(Provided entries)
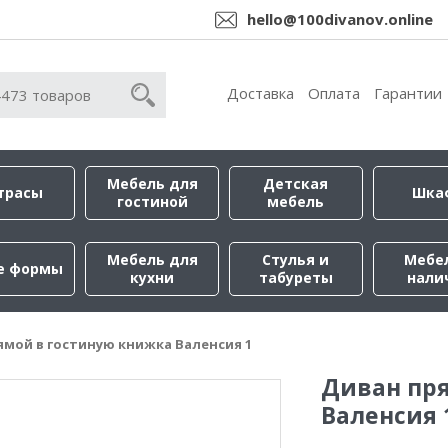
hello@100divanov.online
Доставка
Оплата
Гарантии
Мебель для
Детская
трасы
Шка
гостиной
мебель
Мебель для
Стулья и
Мебе
е формы
кухни
табуреты
нали
ямой в гостиную книжка Валенсия 1
Диван пр
Валенсия 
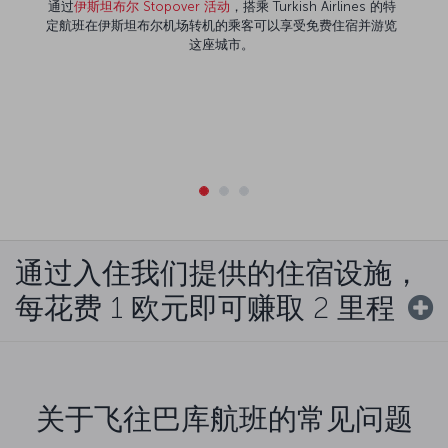
通过
伊斯坦布尔 Stopover 活动
，搭乘 Turkish Airlines 的特
定航班在伊斯坦布尔机场转机的乘客可以享受免费住宿并游览
这座城市。
通过入住我们提供的住宿设施，
每花费 1 欧元即可赚取 2 里程
关于飞往巴库航班的常见问题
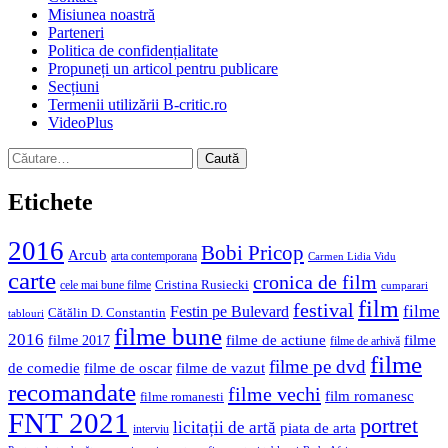
Misiunea noastră
Parteneri
Politica de confidențialitate
Propuneți un articol pentru publicare
Secțiuni
Termenii utilizării B-critic.ro
VideoPlus
Caută
după:
Etichete
2016
Bobi Pricop
Arcub
arta contemporana
Carmen Lidia Vidu
carte
cronica de film
Cristina Rusiecki
cele mai bune filme
cumparari
film
festival
filme
Festin pe Bulevard
Cătălin D. Constantin
tablouri
filme bune
2016
filme de actiune
filme
filme 2017
filme de arhivă
filme
filme pe dvd
de comedie
filme de oscar
filme de vazut
recomandate
filme vechi
film romanesc
filme romanesti
FNT 2021
portret
licitații de artă
piata de arta
interviu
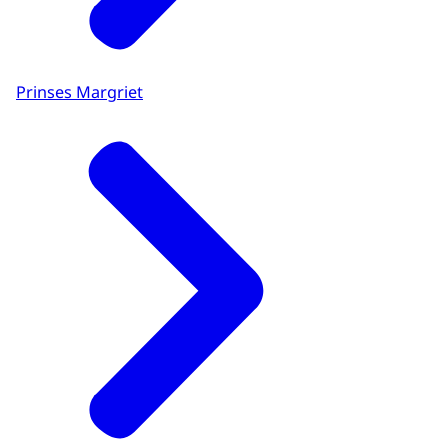
Prinses Margriet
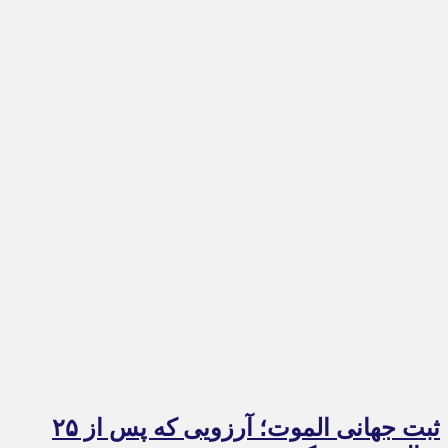
ثبت جهانی الموت؛ آرزویی که پس از ۲۵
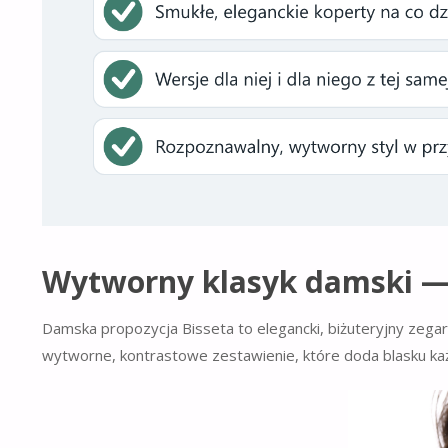
Wytworny klasyk damski — 
Damska propozycja Bisseta to elegancki, biżuteryjny zegare
wytworne, kontrastowe zestawienie, które doda blasku każde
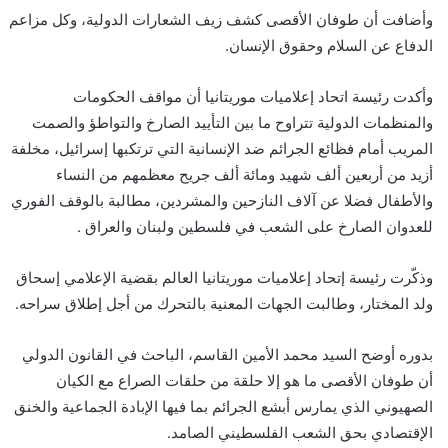
وأضافت أن طوفان الأقصى كشف زيف الشعارات الدولية، وكل مزاعم
الدفاع عن السلام وحقوق الإنسان.
وأكدت رئيسة اتحاد إعلاميات موريتانيا أن مواقف الحكومات
والمنظمات الدولية تتراوح ما بين التأييد الصارخ والتواطؤ والصمت
المريب أمام فظائع الجرائم ضد الإنسانية التي ترتكبها إسرائيل، مخلفة
أزيد من أربعين ألف شهيد ومائة ألف جريح معظمهم من النساء
والأطفال فضلا عن آلاف النازحين والمشردين، مطالبة بالوقف الفوري
للعدوان الصارخ على الشعب في فلسطين ولبنان والعراق .
وذكّرت رئيسة إتحاد إعلاميات موريتانيا العالم بقضية الإعلامي إسحاق
ولد المختار، وطالبت الجهات المعنية بالتحرك من أجل إطلاق سراحه.
بدوره أوضح السيد محمد الأمين القاسم، الباحث في القانون الدولي
أن طوفان الأقصى ما هو إلا حلقة من حلقات الصراع مع الكيان
الصهيوني الذي يمارس أبشع الجرائم بما فيها الإبادة الجماعية والخنق
الإقتصادي بحق الشعب الفلسطيني الصامد.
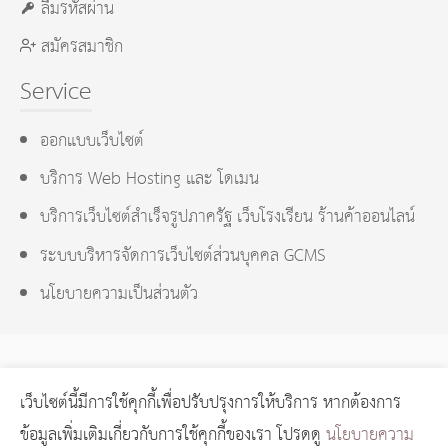
ลืมรหัสผ่าน
สมัครสมาชิก
Service
ออกแบบเว็บไซต์
บริการ Web Hosting และ โดเมน
บริการเว็บไซต์สำเร็จรูปภาครัฐ เว็บโรงเรียน ร้านค้าออนไลน์
ระบบบริหารจัดการเว็บไซต์ส่วนบุคคล GCMS
นโยบายความเป็นส่วนตัว
เว็บไซต์นี้มีการใช้คุกกี้เพื่อปรับปรุงการให้บริการ หากต้องการ
GCMS Version 14.0.1 designed by
KOTCHASAN.com
page
ข้อมูลเพิ่มเติมเกี่ยวกับการใช้คุกกี้ของเรา โปรดดู
นโยบายความ
process
0.0375
วินาที (
12
quries.)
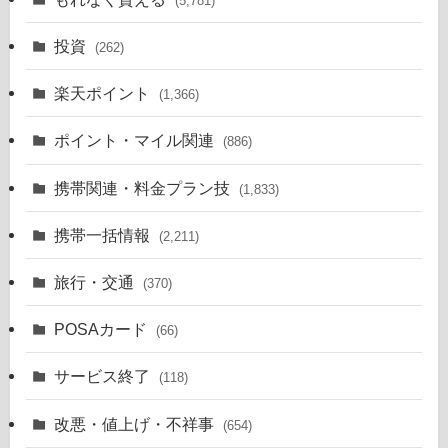
(5,781)
投資
(262)
楽天ポイント
(1,366)
ポイント・マイル関連
(886)
携帯関連・料金プラン技
(1,833)
携帯一括情報
(2,211)
旅行・交通
(370)
POSAカード
(66)
サービス終了
(118)
改悪・値上げ・不祥事
(654)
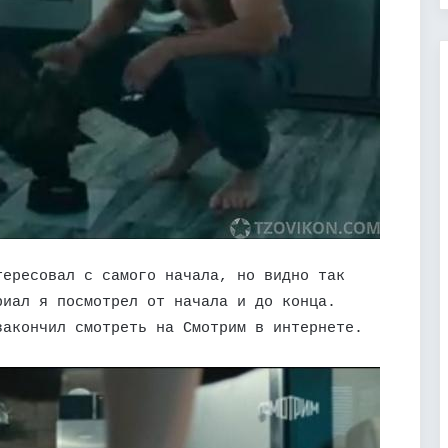
тересовал с самого начала, но видно так
риал я посмотрел от начала и до конца.
закончил смотреть на Смотрим в интернете.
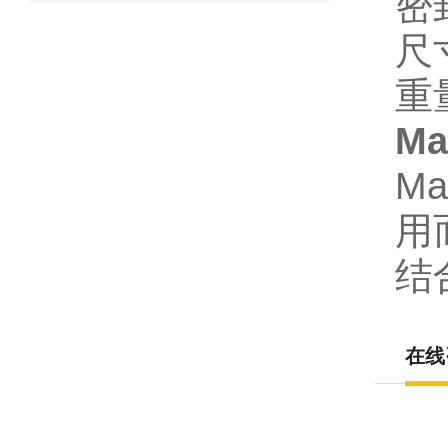
密
尺寸
重
M
M
用
结
在线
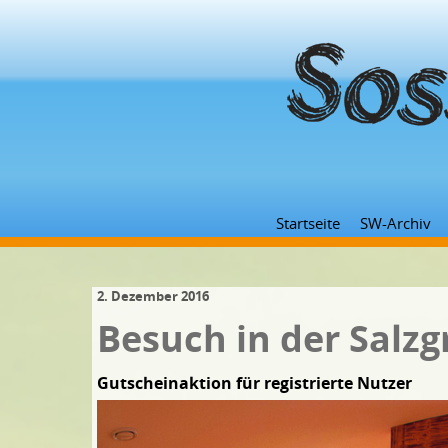
Startseite
SW-Archiv
2. Dezember 2016
Besuch in der Salzg
Gutscheinaktion für registrierte Nutzer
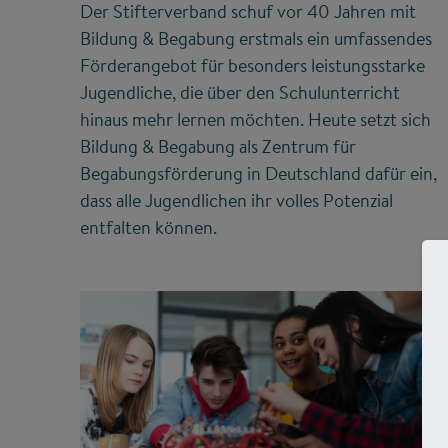
Der Stifterverband schuf vor 40 Jahren mit
Bildung & Begabung erstmals ein umfassendes
Förderangebot für besonders leistungsstarke
Jugendliche, die über den Schulunterricht
hinaus mehr lernen möchten. Heute setzt sich
Bildung & Begabung als Zentrum für
Begabungsförderung in Deutschland dafür ein,
dass alle Jugendlichen ihr volles Potenzial
entfalten können.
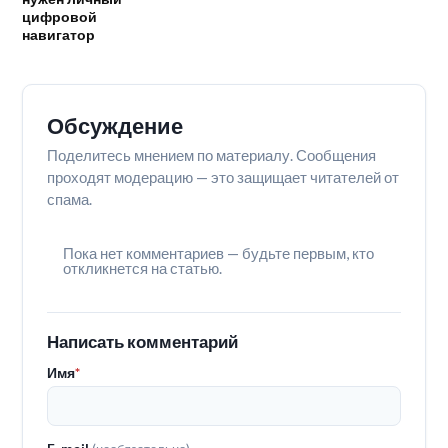
цифровой
навигатор
Обсуждение
Поделитесь мнением по материалу. Сообщения
проходят модерацию — это защищает читателей от
спама.
Пока нет комментариев — будьте первым, кто
откликнется на статью.
Написать комментарий
Имя
*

(What you will do)
Your task is to copy only the lines above starting at the one containing "recomandate" and ending at the one containing "Поделитесь мнением по материалу. Сообщения". Copy them exactly, both ends included, and omit the pictures.

(Task output)
recomandate
filme vechi
film romanesc
filme romanesti
FNT 2021
portret
licitații de artă
piata de arta
interviu
Prinses Margriet
ثبت جهانی الموت؛ آرزویی که پس از ۲۵
Wytworny klasyk damski — 
Damska propozycja Bisseta to elegancki, biżuteryjny zegare
wytworne, kontrastowe zestawienie, które doda blasku każde
وأضافت أن طوفان الأقصى كشف زيف الشعارات الدولية، وكل مزاعم
الدفاع عن السلام وحقوق الإنسان.
وأكدت رئيسة اتحاد إعلاميات موريتانيا أن مواقف الحكومات
والمنظمات الدولية تتراوح ما بين التأييد الصارخ والتواطؤ والصمت
المريب أمام فظائع الجرائم ضد الإنسانية التي ترتكبها إسرائيل، مخلفة
أزيد من أربعين ألف شهيد ومائة ألف جريح معظمهم من النساء
والأطفال فضلا عن آلاف النازحين والمشردين، مطالبة بالوقف الفوري
للعدوان الصارخ على الشعب في فلسطين ولبنان والعراق .
وذكّرت رئيسة إتحاد إعلاميات موريتانيا العالم بقضية الإعلامي إسحاق
ولد المختار، وطالبت الجهات المعنية بالتحرك من أجل إطلاق سراحه.
بدوره أوضح السيد محمد الأمين القاسم، الباحث في القانون الدولي
أن طوفان الأقصى ما هو إلا حلقة من حلقات الصراع مع الكيان
الصهيوني الذي يمارس أبشع الجرائم بما فيها الإبادة الجماعية والخنق
الإقتصادي بحق الشعب الفلسطيني الصامد.
ลืมรหัสผ่าน
สมัครสมาชิก
Service
ออกแบบเว็บไซต์
บริการ Web Hosting และ โดเมน
บริการเว็บไซต์สำเร็จรูปภาครัฐ เว็บโรงเรียน ร้านค้าออนไลน์
ระบบบริหารจัดการเว็บไซต์ส่วนบุคคล GCMS
นโยบายความเป็นส่วนตัว
เว็บไซต์นี้มีการใช้คุกกี้เพื่อปรับปรุงการให้บริการ หากต้องการ
GCMS Version 14.0.1 designed by
KOTCHASAN.com
page
ข้อมูลเพิ่มเติมเกี่ยวกับการใช้คุกกี้ของเรา โปรดดู
นโยบายความ
process
0.0375
วินาที (
12
quries.)
(5,781)
投資
(262)
楽天ポイント
(1,366)
ポイント・マイル関連
(886)
携帯関連・料金プラン技
(1,833)
携帯一括情報
(2,211)
旅行・交通
(370)
POSAカード
(66)
サービス終了
(118)
改悪・値上げ・不祥事
(654)
тересовал с самого начала, но видно так
риал я посмотрел от начала и до конца.
закончил смотреть на Смотрим в интернете.
密
尺寸
重
M
M
用
结
在线
Startseite
SW-Archiv
2. Dezember 2016
Besuch in der Salzg
Gutscheinaktion für registrierte Nutzer
Der Stifterverband schuf vor 40 Jahren mit
Bildung & Begabung erstmals ein umfassendes
Förderangebot für besonders leistungsstarke
Jugendliche, die über den Schulunterricht
hinaus mehr lernen möchten. Heute setzt sich
Bildung & Begabung als Zentrum für
Begabungsförderung in Deutschland dafür ein,
dass alle Jugendlichen ihr volles Potenzial
entfalten können.
цифровой
навигатор
Обсуждение
Поделитесь мнением по материалу. Сообщения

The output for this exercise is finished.